The group of two Algerian men were chain push-backed from Slovenia to Croatia, then the next day from Croatia to Bosnia.
The men started their journey from Bihać (BiH) on March 2, 2019, and eventually took a bus to Bosanski Brod (BiH).
From there, they crossed the border to Croatia over the official bridge around 2 am in the following night. They were seen by the border police but managed to escape. All three of them ran into different directions. The respondent jumped down from some stairs and hurt his foot. He and another individual of the group were able to hide from the police, but the third one got caught on the bridge right away and is now in detention as stated by the respondent. The two others were hiding for about 1.5 hours until the police stopped looking for them.
“They were looking for us with flashlights all over.”
After that, around 7 am on March 3, the two of them walked into the next town and took a bus to Zagreb (HRV), buying their bus tickets without problems.
Around 10.30 am they switched to another bus which brought them from Zagreb to Varaždin (HRV) at the Slovenian border. As the respondent’s injured foot was aching, the two of them started to look for medicine in the town.
As it was Sunday, it was very calm, but they finally found a pharmacy where the woman asked €22 for the medicine. They couldn’t afford this and were forced to leave again without any medicine.
They continued walking to the next town, Čakovec (HRV), where they found an abandoned house and slept for a few hours.
Later that day, they continued walking towards the Slovenian border. As their phones ran out of battery, they didn’t have GPS anymore and it was hard to find a good way. On the way, a police car passed them twice, but each time they managed to hide and weren’t seen by the authorities. Then a car stopped, with a woman and a man sitting inside.
“The woman knew directly what was happening and saw my injured foot.”
The couple offered them to take them with their car over the border for €100. The two didn’t have this much money and gave them the €50 they had with them. Nevertheless, the couple took them into their car. Right away, just 200 to 300 meters across the border, a police car showed up and stopped the car.
”Moi comme je vu la police. J’étais brisé.”
The officers asked for the documents of the group, so the woman and the man showed their ID’s, and the respondent told the officers that he and his friend didn’t have any.

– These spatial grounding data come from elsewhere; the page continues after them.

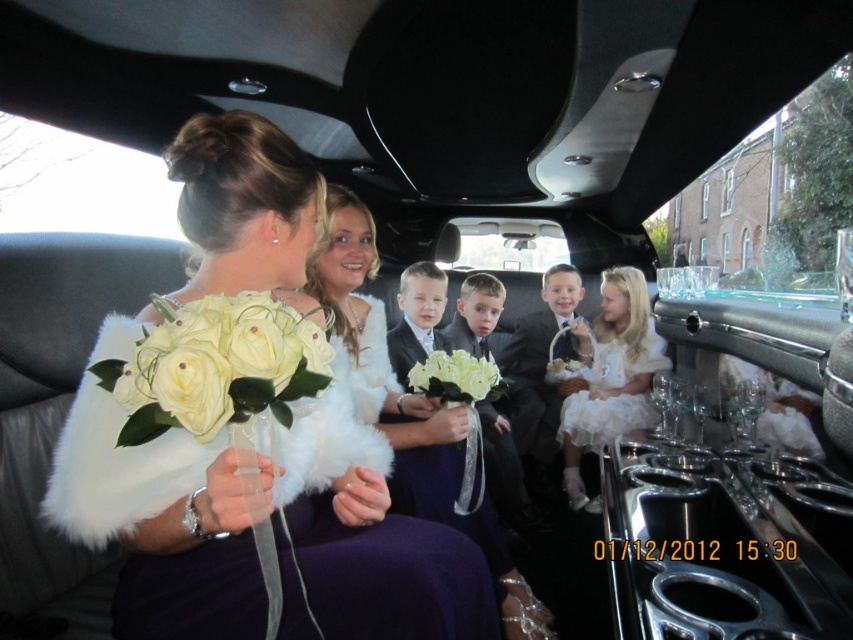 Consider the image. Between white fur shawl at upper left and white fur coat at center, which one is positioned lower?

Positioned lower is white fur coat at center.

Is white fur shawl at upper left bigger than white fur coat at center?

No.

This screenshot has height=640, width=853. What do you see at coordinates (160, 525) in the screenshot?
I see `white fur shawl at upper left` at bounding box center [160, 525].

Where is `white fur shawl at upper left`? white fur shawl at upper left is located at coordinates [x=160, y=525].

Does matte black suit at center have a larger size compared to white fluffy rose at center?

Yes, matte black suit at center is bigger than white fluffy rose at center.

Who is higher up, matte black suit at center or white fluffy rose at center?

white fluffy rose at center is above.

You are a GUI agent. You are given a task and a screenshot of the screen. Output one action in this format:
    pyautogui.click(x=<x>, y=<y>)
    Task: Click on the matte black suit at center
    The height and width of the screenshot is (640, 853).
    Given the screenshot: What is the action you would take?
    538,372

At what (x,y) coordinates should I click in order to perform the action: click on matte black suit at center. Please return your answer as a coordinate pair (x, y). The image size is (853, 640). Looking at the image, I should click on (538, 372).

In the scene shown: Between white silk bouquet at center and matte black suit at center, which one has more height?

matte black suit at center is taller.

Image resolution: width=853 pixels, height=640 pixels. I want to click on white silk bouquet at center, so click(x=218, y=365).

Locate an element on the screen. This screenshot has height=640, width=853. white silk bouquet at center is located at coordinates (218, 365).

The officer asked if the men paid for getting taken over the border by car. The respondent denied and explained that the couple took them because of his injured foot. The officers were wearing black and blue uniforms with the official sign of the Croatian police. They made a call and another officer arrived with a white-blue car with an official police sign on it. The respondent and his friend were taken to a police station in Čakovec (HRV).
At the police station were about 10 officers, including the officers who stopped them at the border. One officer spoke English. The respondent and his friend got a plane piece of paper, where they had to write down their names, the names of their fathers, their nationality and from which country they entered Croatia. Neither fingerprints nor photos were taken.
During the detention the officers gave them some food and water. The respondent expressed several times to the officers his intention to seek for asylum. The officers answered him:
“Step by step – first we will go to the hospital and then we will see.”
The officers drove the two of them to a hospital, where respondent got a wheelchair and a radiography of his foot was taken. While waiting, the individual asked the officers again for the asylum process. Now their answer was:
“This is not on our level.”
The doctor came back and talked only to the officers. The respondent didn’t get any explanation about the results of the medical examination. One officers then told him:
“You have nothing, why are you acting like this?!”
Afterwards they were taken to a different police station.
“I had tears in my eyes – I wanted asylum!”
At this police station the two of them had to fill out an official form, written in English and Croatian. Although they didn’t understand what exactly was written in the form, they signed it. After 20 minutes, the officers came back with another paper, which they had to hold while photos were taken of them. The respondent asked, if this all was for asylum, but they answered:
“We will take you back to Bosnia. We can do nothing for you.”
Three officers, different from the ones in the morning, drove them by a van to the border of Bosnia, around the area of Velika Kladuša. Those three officers were wearing dark blue/black uniforms and no hat other than the earlier ones with the official Croatian police uniform as the respondent called to mind. The officers gave the two of them a bottle of water for the ride.
Around 6 pm the following evening on March 3, they started in Čakovec (HRV) and about three hours later, around 9 pm, they arrived at the border. The respondent mentioned he saw how the officers stopped at a small shop to buy some beer for themselves on the way.
At the border, the officers opened the door of the van. The respondent saw another police car there with four to five officers. The two individuals had to get off the van and were ordered to walk towards the border for around 500 meters (the approximate location is indicated on the map below).
On the Bosnian side, they continued walking to Velika Kladuša (BIH). They walked to the official camp of Miral, but were sent away, so they spent the following night in the doorway of a mosque in Velika Kladuša. The next day, March 4, they made their way back to Sarajevo.